Screenshot grounding data:
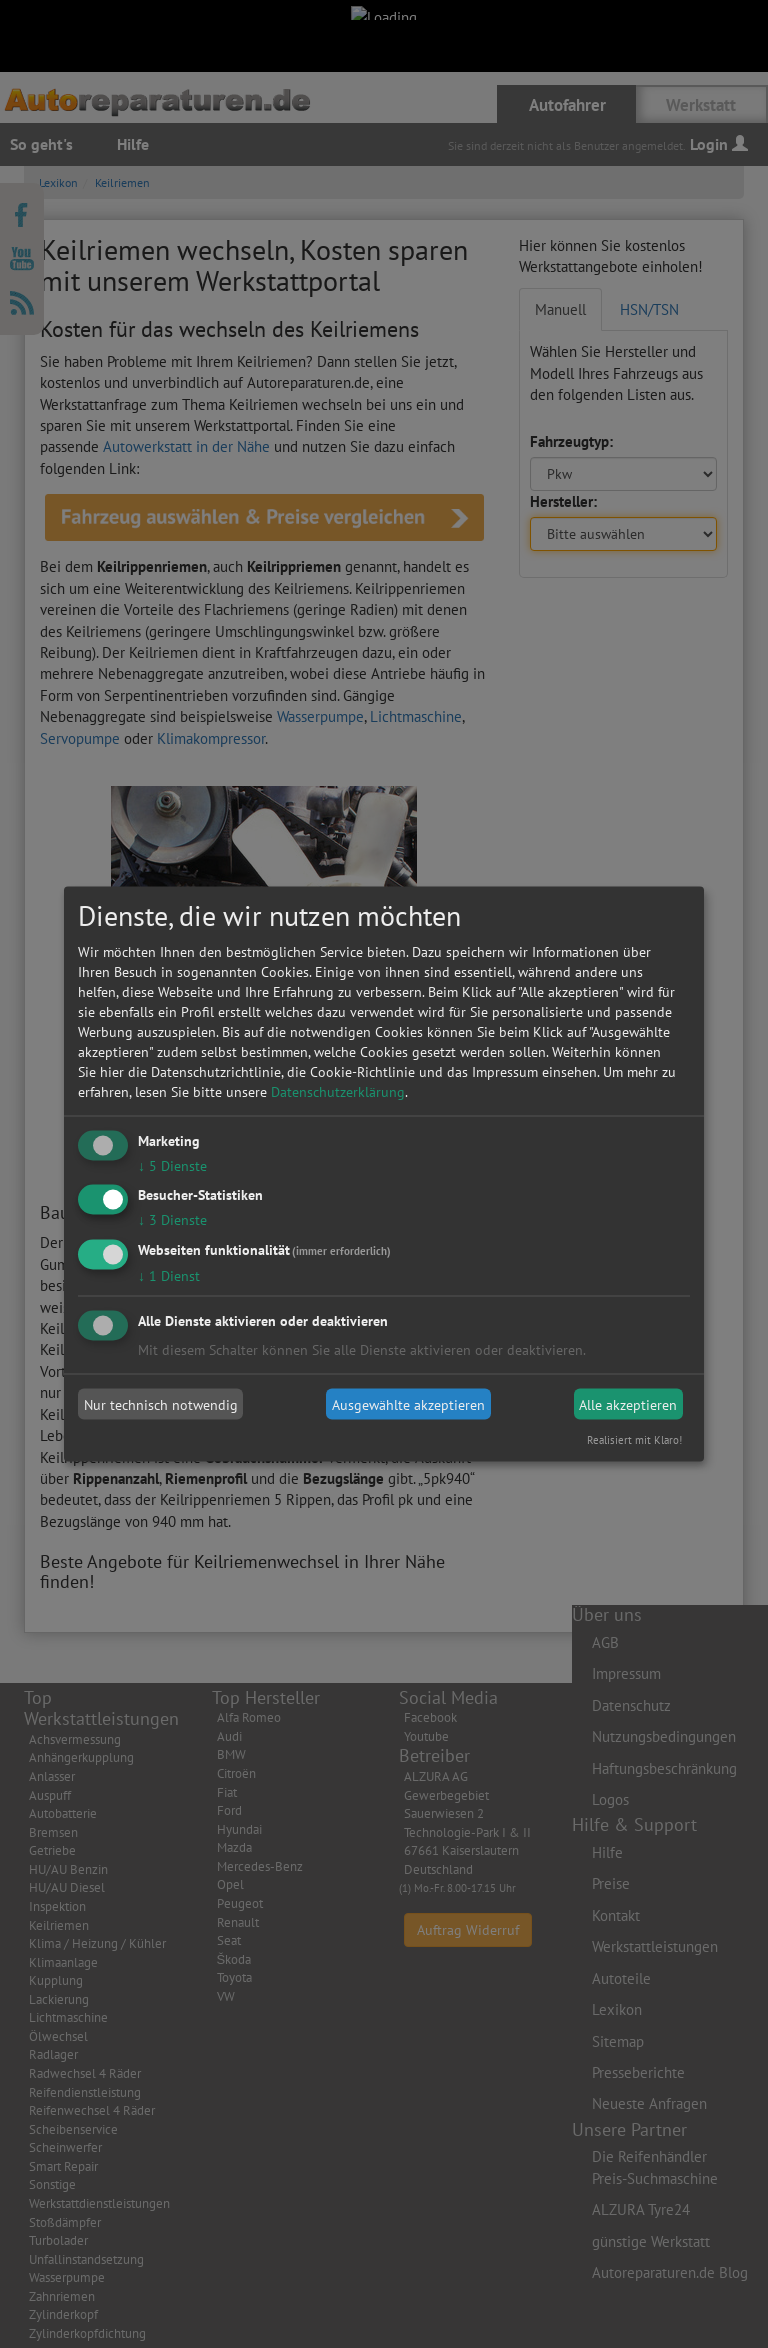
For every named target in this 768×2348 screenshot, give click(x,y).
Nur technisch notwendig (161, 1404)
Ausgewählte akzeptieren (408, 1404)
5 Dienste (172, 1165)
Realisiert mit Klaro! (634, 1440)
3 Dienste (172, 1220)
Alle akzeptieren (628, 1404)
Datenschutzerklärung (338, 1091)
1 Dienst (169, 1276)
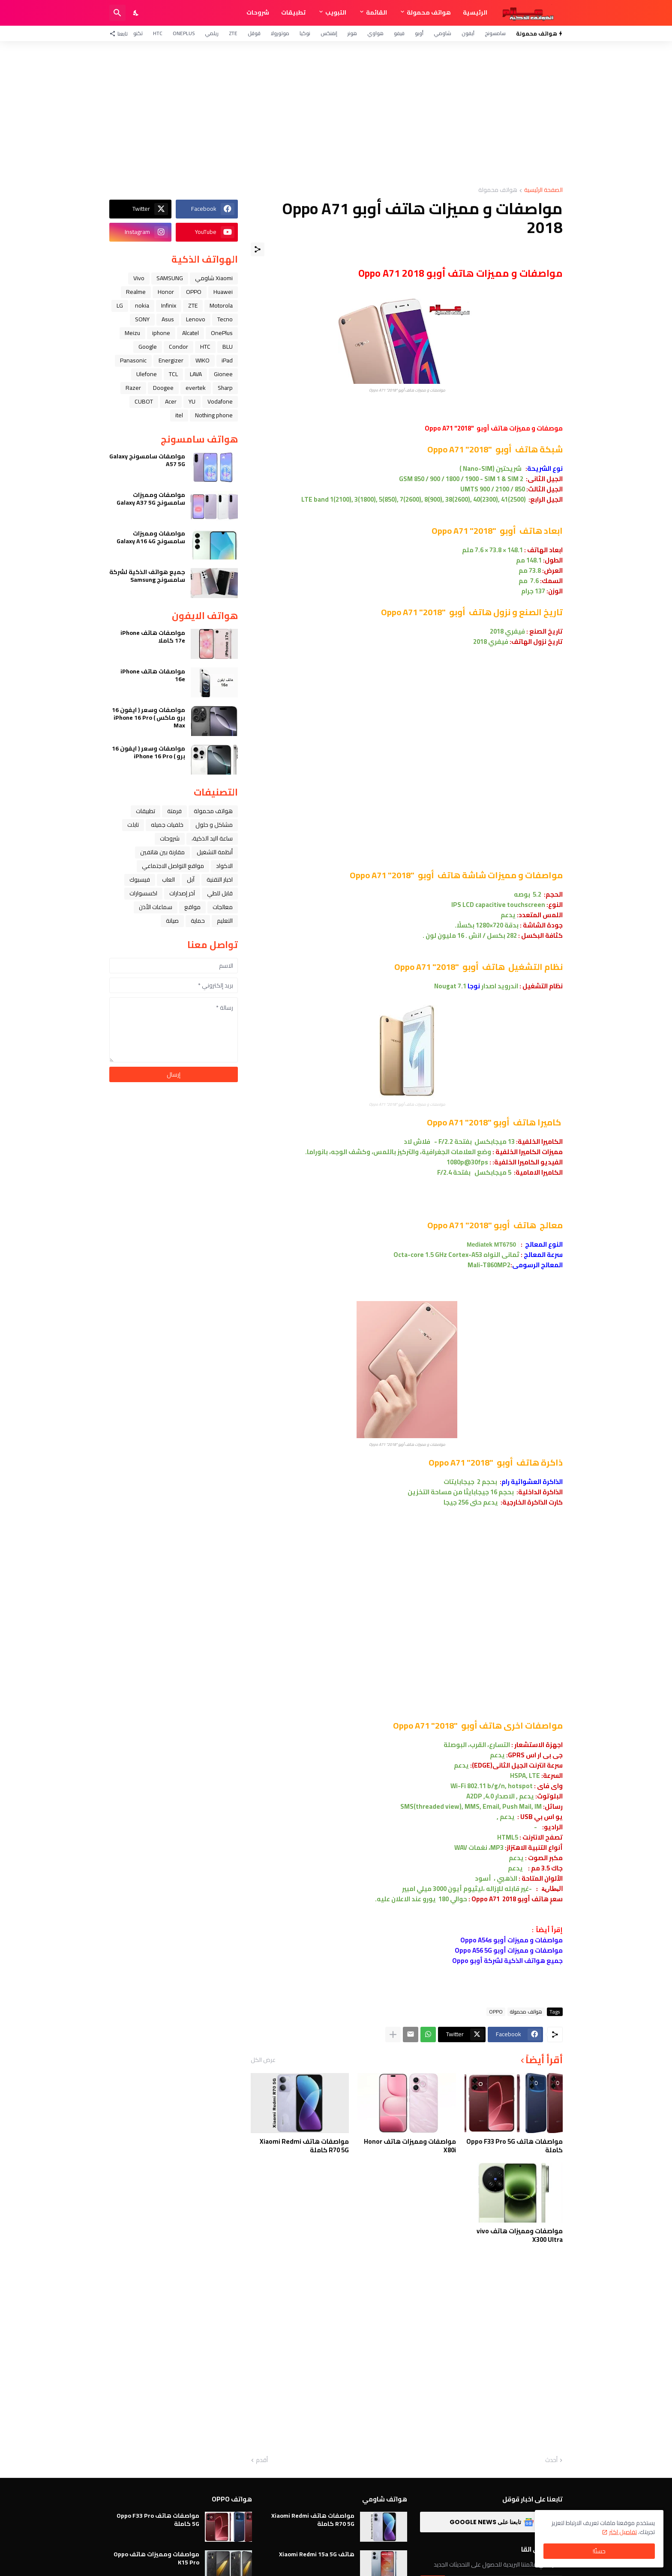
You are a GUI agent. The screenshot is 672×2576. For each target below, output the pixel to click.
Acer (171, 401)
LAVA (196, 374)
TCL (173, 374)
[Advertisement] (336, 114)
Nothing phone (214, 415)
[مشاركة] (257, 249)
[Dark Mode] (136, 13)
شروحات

What you are asked to do:
Your answer must be the lines from the one holding "3 Dienste (172, 1220)" through the final line of the records above, exactly as written and without any pictures.

Answer to this problem:
3 Dienste (172, 1220)
Alle akzeptieren (628, 1404)
Datenschutzerklärung (338, 1091)
1 Dienst (169, 1276)
You are a GUI agent. The screenshot is 672×2576. For each target below, output the pixel to click.
Acer (171, 401)
LAVA (196, 374)
TCL (173, 374)
[Advertisement] (336, 114)
Nothing phone (214, 415)
[مشاركة] (257, 249)
[Dark Mode] (136, 13)
شروحات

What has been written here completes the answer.